C'est bien connu, les bêtes ne parlent pas. Alors on leur fait dire  souvent n'importe quoi. C'est donc à une sorte d'anti-philosophie en  images à l'épreuve de nos pauvres cousins clandestins que se frotte  ici Bibi, artiste né à Tours en 1964.

Car il y a bien un rapport de l'animal à l'homme que rend "plastique"  le créateur grâce à ses installations depuis plus de quinze ans.  Suivant un chemin de traverse qui a le mérite de la singularité et de  la diversité  des sujets, matières, détournement des  contextes..."Bibi" développe son langage pluriel et coloré pour rendre  présents ces minoritaires marginalisés que sont les "animaux" désignés comme différents.

Et cependant il y a bien un langage de l'animalité qui nous  déstabilise parfois. Déplaçant ainsi la question sur le plan politique Bibi plaide avec  acharnement et esprit pour la cause animale dans notre Etat de droit.

"Tuez les tous!", installation en forme d'amorce permet de  "déconstruire" le parti des chasseurs et pêcheurs par exemple à la  veille de "l'ouverture" et suppose que l'ironie n'aille pas sans la  gaieté et l'humour sans la lucidité.

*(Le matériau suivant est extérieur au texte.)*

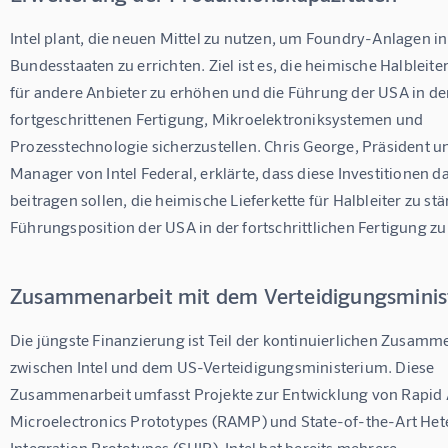
Intel plant, die neuen Mittel zu nutzen, um Foundry-Anlagen in
Bundesstaaten zu errichten. Ziel ist es, die heimische Halbleit
für andere Anbieter zu erhöhen und die Führung der USA in de
fortgeschrittenen Fertigung, Mikroelektroniksystemen und 
Prozesstechnologie sicherzustellen. Chris George, Präsident u
Manager von Intel Federal, erklärte, dass diese Investitionen d
beitragen sollen, die heimische Lieferkette für Halbleiter zu st
Führungsposition der USA in der fortschrittlichen Fertigung zu
Zusammenarbeit mit dem Verteidigungsminis
Die jüngste Finanzierung ist Teil der kontinuierlichen Zusamm
zwischen Intel und dem US-Verteidigungsministerium. Diese 
Zusammenarbeit umfasst Projekte zur Entwicklung von Rapid 
Microelectronics Prototypes (RAMP) und State-of-the-Art He
Integration Prototypes (SHIP). Intel hat bereits mehrere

Un parcours esthétique dans lequel la réalité sociale se retrouve à  quatre pattes, immanquablement remise à sa place. Ne direz-vous pas Bibi que le propre de l'homme c'est justement la bête ?

PG

"Tuez-les Tous !", Une installation de Bibi du 16 septembre au 05  octobre 2008, Espace Beaurepaire (75010) Paris.


informations pratiques :

Vernissages jeudi 18 et vendredi 19 septembre à partir de 18h

Espace Beaurepaire
28 rue Beaurepaire
75010 Paris

Accès : Métro République

Ouvert tous les jours du mardi 16 septembre au dimanche 5 octobre de 12h à 20h.
Nocturnes les vendredis jusqu’à 22h.